Question

The weights of a certain brand of candies are normally distributed with a mean weight of .8551 g and a standard deviation of 0.0518 g. A sample of these candies came from a package containing 467 candies, and the package label stated that the net weight is 399 g.​ (If every package has 467467 ​candies, the mean weight of the candies must exceed 399.0/467 = .8544 g for the net contents to weigh at least 399 ​g.)If 1 candy is randomly​ selected, find the probability that it weighs more than 0.8544 g.

Answer 1

50.40% probability that it weighs more than 0.8544 g.

Explanation:

When the distribution is normal, we use the z-score formula.

In a set with mean
`\mu` and standard deviation
`\sigma`, the zscore of a measure X is given by:

`Z = (X - \mu)/(\sigma)`

The Z-score measures how many standard deviations the measure is from the mean. After finding the Z-score, we look at the z-score table and find the p-value associated with this z-score. This p-value is the probability that the value of the measure is smaller than X, that is, the percentile of X. Subtracting 1 by the pvalue, we get the probability that the value of the measure is greater than X.
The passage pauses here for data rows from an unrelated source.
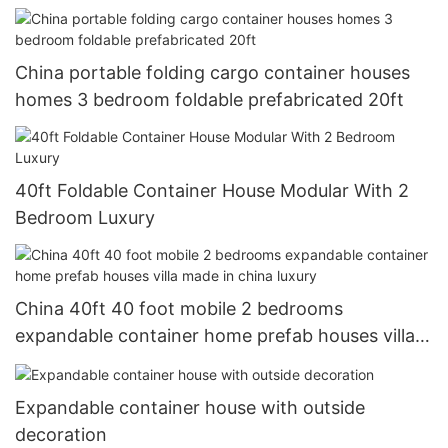
China portable folding cargo container houses
homes 3 bedroom foldable prefabricated 20ft
40ft Foldable Container House Modular With 2
Bedroom Luxury
China 40ft 40 foot mobile 2 bedrooms
expandable container home prefab houses villa
made in china luxury
Expandable container house with outside
decoration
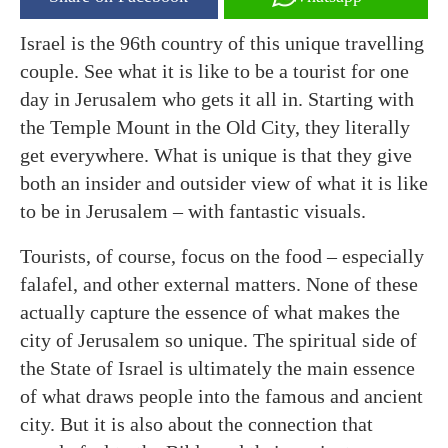
Israel is the 96th country of this unique travelling
couple. See what it is like to be a tourist for one
day in Jerusalem who gets it all in. Starting with
the Temple Mount in the Old City, they literally
get everywhere. What is unique is that they give
both an insider and outsider view of what it is like
to be in Jerusalem – with fantastic visuals.
Tourists, of course, focus on the food – especially
falafel, and other external matters. None of these
actually capture the essence of what makes the
city of Jerusalem so unique. The spiritual side of
the State of Israel is ultimately the main essence
of what draws people into the famous and ancient
city. But it is also about the connection that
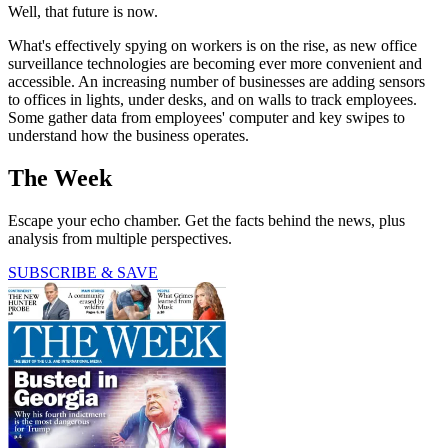
Well, that future is now.
What's effectively spying on workers is on the rise, as new office
surveillance technologies are becoming ever more convenient and
accessible. An increasing number of businesses are adding sensors
to offices in lights, under desks, and on walls to track employees.
Some gather data from employees' computer and key swipes to
understand how the business operates.
The Week
Escape your echo chamber. Get the facts behind the news, plus
analysis from multiple perspectives.
SUBSCRIBE & SAVE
In this question, we have that:

`\mu = 0.8551, \sigma = 0.0518`

If 1 candy is randomly​ selected, find the probability that it weighs more than 0.8544 g.

This is 1 subtracted by the pvalue of Z when X = 0.8544. So

`Z = (X - \mu)/(\sigma)`

`Z = (0.8544 - 0.8551)/(0.0518)`

`Z = -0.01`

`Z = -0.01` has a pvalue of 0.4960

1 - 0.4960 = 0.5040

50.40% probability that it weighs more than 0.8544 g.